2010/7/23 Jonathan Shook <jsh...@gmail.com>

> There are two scaling factors to consider here. In general the worst
> case growth of operations in Cassandra is kept near to O(log2(N)). Any
> worse growth would be considered a design problem, or at least a high
> priority target for improvement.  This is important for considering
> the load generated by very large column families, as binary search is
> used when the bloom filter doesn't exclude rows from a query.

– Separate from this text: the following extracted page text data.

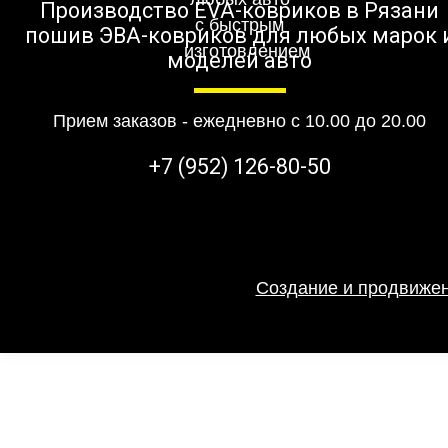
Производство EVA-ковриков в Рязани
пошив ЭВА-ковриков для любых марок 
моделей авто
Прием заказов - ежедневно с 10.00 до 20.00
+7 (952) 126-80-50
Создание и продвижен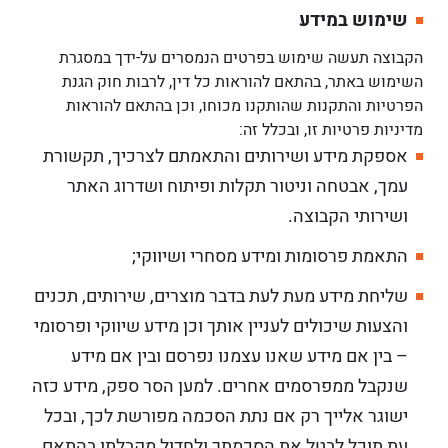
שימוש במידע
הקבוצה תעשה שימוש בפרטים הנמסרים על-ידך במסגרת
השימוש באתר, בהתאם להוראות כל דין, לרבות חוק הגנת
הפרטיות והתקנות שהותקנו מכוחו, וכן בהתאם להוראות
מדיניות פרטיות זו, ובכלל זה:
אספקת מידע ושירותים והתאמתם לצרכיך, תקשורת
עמך, אבטחה וניטור תקלות ופיתוח ושדרוג האתר
ושירותי הקבוצה.
התאמת פרסומות ומידע מסחרי ושיווקי;
שליחת מידע מעת לעת בדבר מוצרים, שירותים, תכנים
והצעות שיכולים לעניין אותך וכן מידע שיווקי ופרסומי
– בין אם מידע שאנו עצמנו נפרסם ובין אם מידע
שנקבל ממפרסמים אחרים. למען הסר ספק, מידע כזה
ישוגר אלייך רק אם נתת הסכמה מפורשת לכך, ובכל
עת תוכל לבטל את הסכמתך ולחדול מקבלתו בהתאם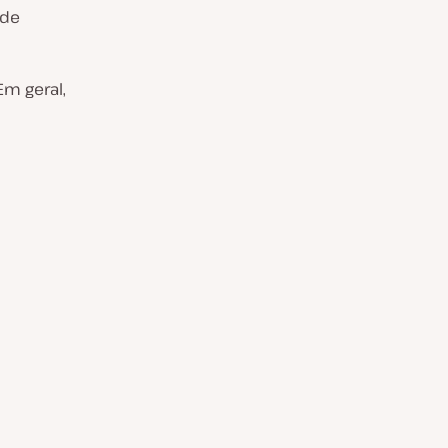
 de
m geral,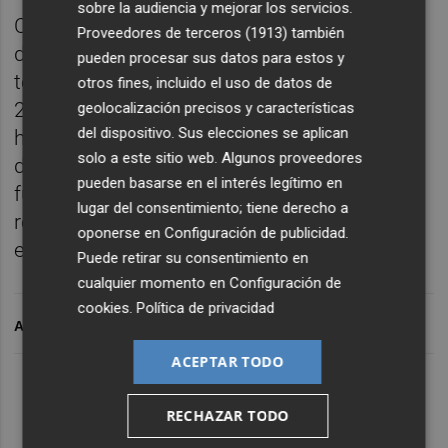
sobre la audiencia y mejorar los servicios.
Culminó dos años brillantes como mano
Proveedores de terceros (1913)
también
derecha del entrenador asturiano dentro del
pueden procesar sus datos para estos y
terreno de juego, alzando la Copa del Rey de
otros fines, incluido el uso de datos de
2019 como capitán del que ya es un equipo
geolocalización precisos y características
del dispositivo. Sus elecciones se aplican
histórico en el club. La abrupta destitución
solo a este sitio web. Algunos proveedores
del técnico no cambió su rol ni dentro ni
pueden basarse en el interés legítimo en
fuera del vestuario. Convertido en un
lugar del consentimiento; tiene derecho a
referente del valencianismo, Parejo cumple
oponerse en
Configuración de publicidad
.
este jueves 31 años.
Puede retirar su consentimiento en
cualquier momento en
Configuración de
cookies
.
Política de privacidad
ARCHIVADO EN
ACEPTAR TODO
RECHAZAR TODO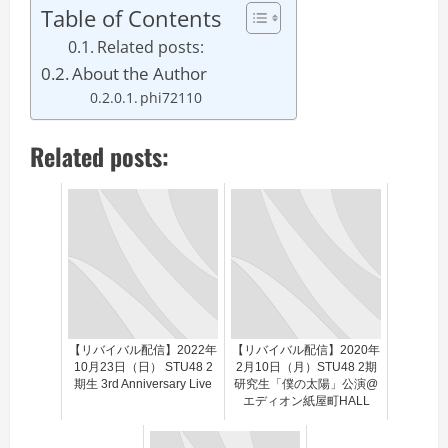
Table of Contents
Related posts:
About the Author
phi72110
Related posts:
【リバイバル配信】2022年
【リバイバル配信】2020年
10月23日（日） STU48 2
2月10日（月）STU48 2期
期生 3rd Anniversary Live
研究生「僕の太陽」公演@
エディオン紙屋町HALL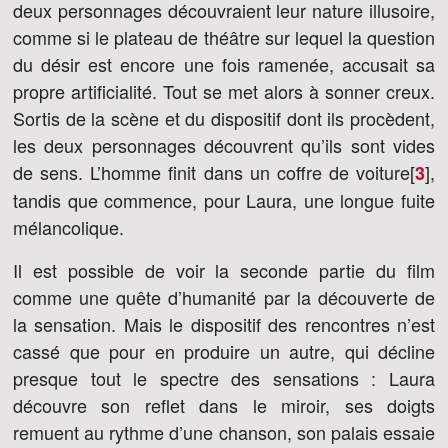
deux personnages découvraient leur nature illusoire,
comme si le plateau de théâtre sur lequel la question
du désir est encore une fois ramenée, accusait sa
propre artificialité. Tout se met alors à sonner creux.
Sortis de la scène et du dispositif dont ils procèdent,
les deux personnages découvrent qu’ils sont vides
de sens. L’homme finit dans un coffre de voiture[
]
,
3
tandis que commence, pour Laura, une longue fuite
mélancolique.
Il est possible de voir la seconde partie du film
comme une quête d’humanité par la découverte de
la sensation. Mais le dispositif des rencontres n’est
cassé que pour en produire un autre, qui décline
presque tout le spectre des sensations : Laura
découvre son reflet dans le miroir, ses doigts
remuent au rythme d’une chanson, son palais essaie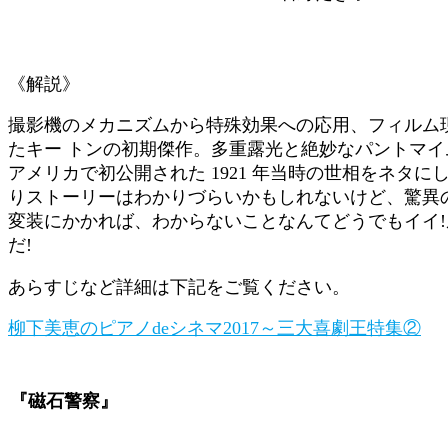
《解説》
撮影機のメカニズムから特殊効果への応用、フィルム
たキー トンの初期傑作。多重露光と絶妙なパントマイ
アメリカで初公開された 1921 年当時の世相をネタ
りストーリーはわかりづらいかもしれないけど、驚異
変装にかかれば、わからないことなんてどうでもイイ
だ!
あらすじなど詳細は下記をご覧ください。
柳下美恵のピアノdeシネマ2017～三大喜劇王特集②
『磁石警察』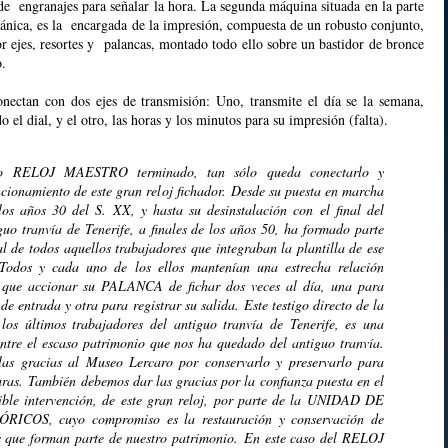
de engranajes para señalar la hora. La segunda máquina situada en la parte
cánica, es la encargada de la impresión, compuesta de un robusto conjunto,
 ejes, resortes y palancas, montado todo ello sobre un bastidor de bronce
o.
nectan con dos ejes de transmisión: Uno, transmite el día se la semana,
el dial, y el otro, las horas y los minutos para su impresión (falta).
o RELOJ MAESTRO terminado, tan sólo queda conectarlo y
cionamiento de este gran reloj fichador.
Desde su puesta en marcha
los años 30 del S. XX, y hasta su desinstalación con el final del
iguo tranvía de Tenerife, a finales de los años 50, ha formado parte
al de todos aquellos trabajadores que integraban la plantilla de ese
 Todos y cada uno de los ellos mantenían una estrecha relación
o que accionar su PALANCA de fichar dos veces al día, una para
 de entrada y otra para registrar su salida.
Este testigo directo de la
los últimos trabajadores del antiguo tranvía de Tenerife, es una
entre el escaso patrimonio que nos ha quedado del antiguo tranvía.
as gracias al Museo Lercaro por conservarlo y preservarlo para
uras.
También debemos dar las gracias por la confianza puesta en el
ble intervención, de este gran reloj, por parte de la UNIDAD DE
ICOS, cuyo compromiso es la restauración y conservación de
s que forman parte de nuestro patrimonio.
En este caso del RELOJ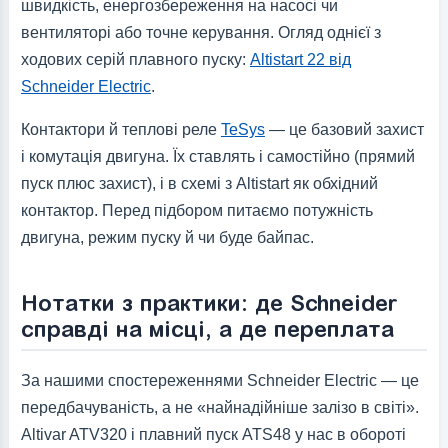
швидкість, енергозбереження на насосі чи
вентиляторі або точне керування. Огляд однієї з
ходових серій плавного пуску:
Altistart 22 від
Schneider Electric
.
Контактори й теплові реле
TeSys
— це базовий захист
і комутація двигуна. Їх ставлять і самостійно (прямий
пуск плюс захист), і в схемі з Altistart як обхідний
контактор. Перед підбором питаємо потужність
двигуна, режим пуску й чи буде байпас.
Нотатки з практики: де Schneider
справді на місці, а де переплата
За нашими спостереженнями Schneider Electric — це
передбачуваність, а не «найнадійніше залізо в світі».
Altivar ATV320 і плавний пуск ATS48 у нас в обороті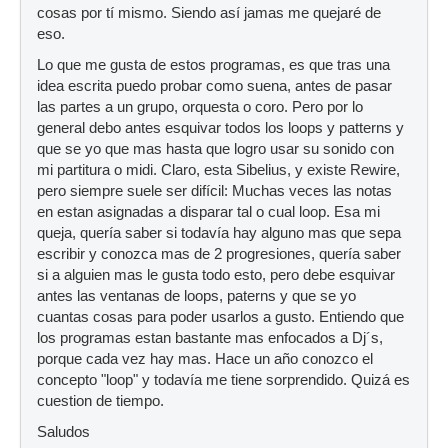
cosas por tí mismo. Siendo así jamas me quejaré de
eso.
Lo que me gusta de estos programas, es que tras una
idea escrita puedo probar como suena, antes de pasar
las partes a un grupo, orquesta o coro. Pero por lo
general debo antes esquivar todos los loops y patterns y
que se yo que mas hasta que logro usar su sonido con
mi partitura o midi. Claro, esta Sibelius, y existe Rewire,
pero siempre suele ser difícil: Muchas veces las notas
en estan asignadas a disparar tal o cual loop. Esa mi
queja, quería saber si todavía hay alguno mas que sepa
escribir y conozca mas de 2 progresiones, quería saber
si a alguien mas le gusta todo esto, pero debe esquivar
antes las ventanas de loops, paterns y que se yo
cuantas cosas para poder usarlos a gusto. Entiendo que
los programas estan bastante mas enfocados a Dj´s,
porque cada vez hay mas. Hace un año conozco el
concepto "loop" y todavía me tiene sorprendido. Quizá es
cuestion de tiempo.
Saludos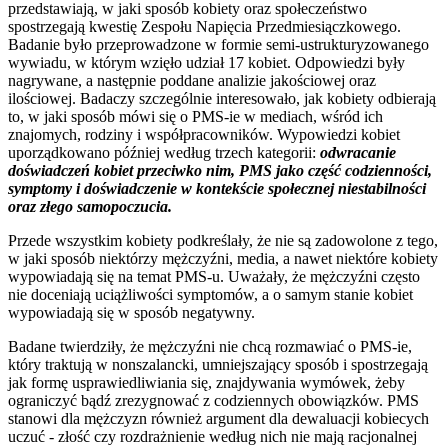
przedstawiają, w jaki sposób kobiety oraz społeczeństwo
spostrzegają kwestię Zespołu Napięcia Przedmiesiączkowego.
Badanie było przeprowadzone w formie semi-ustrukturyzowanego
wywiadu, w którym wzięło udział 17 kobiet. Odpowiedzi były
nagrywane, a następnie poddane analizie jakościowej oraz
ilościowej. Badaczy szczególnie interesowało, jak kobiety odbierają
to, w jaki sposób mówi się o PMS-ie w mediach, wśród ich
znajomych, rodziny i współpracowników. Wypowiedzi kobiet
uporządkowano później według trzech kategorii:
odwracanie
doświadczeń kobiet przeciwko nim, PMS jako część codzienności,
symptomy i doświadczenie w kontekście społecznej niestabilności
oraz złego samopoczucia.
Przede wszystkim kobiety podkreślały, że nie są zadowolone z tego,
w jaki sposób niektórzy mężczyźni, media, a nawet niektóre kobiety
wypowiadają się na temat PMS-u. Uważały, że mężczyźni często
nie doceniają uciążliwości symptomów, a o samym stanie kobiet
wypowiadają się w sposób negatywny.
Badane twierdziły, że mężczyźni nie chcą rozmawiać o PMS-ie,
który traktują w nonszalancki, umniejszający sposób i spostrzegają
jak formę usprawiedliwiania się, znajdywania wymówek, żeby
ograniczyć bądź zrezygnować z codziennych obowiązków. PMS
stanowi dla mężczyzn również argument dla dewaluacji kobiecych
uczuć - złość czy rozdrażnienie według nich nie mają racjonalnej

> O(log2(N)) is basically the best achievable growth for this type of
> data, but the bloom filter improves on it in some cases by paying a
> lower cost every time.
>
> The other factor to be aware of is the reduction of binary search
> performance for datasets which can put disk seek times into high
> ranges. This is mostly a direct consideration for those installations
> which will be doing lots of cold reads (not cached data) against large
> sets. Disk seek times are much more limited (low) for adjacent or near
> tracks, and generally much higher when tracks are sufficiently far
> apart (as in a very large data set). This can compound with other
> factors when session times are longer, but that is to be expected with
> any system. Your storage system may have completely different
> characteristics depending on caching, etc.
>
> The read performance is still quite high relative to other systems for
> a similar data set size, but the drop-off in performance may be much
> worse than expected if you are wanting it to be linear. Again, this is
> not unique to Cassandra. It's just an important consideration when
> dealing with extremely large sets of data, when memory is not likely
> to be able to hold enough hot data for the specific application.
>
> As always, the real questions have lots more to do with your specific
> access patterns, storage system, etc. I would look at the benchmarking
> info available on the lists as a good starting point.
>
> On Fri, Jul 23, 2010 at 11:51 AM, Michael Widmann
> <michael.widm...@gmail.com> wrote:
> > Hi
> >
> > We plan to use cassandra as a data storage on at least 2 nodes with RF=2
> > for about 1 billion small files.
> > We do have about 48TB discspace behind for each node.
> >
> > now my question is - is this possible with cassandra - reliable - means
> > (every blob is stored on 2 jbods)..
> >
> > we may grow up to nearly 40TB or more on cassandra "storage" data ...
> >
> > anyone out did something similar?
> >
> > for retrieval of the blobs we are going to index them with an hashvalue
> > (means hashes are used to store the blob) ...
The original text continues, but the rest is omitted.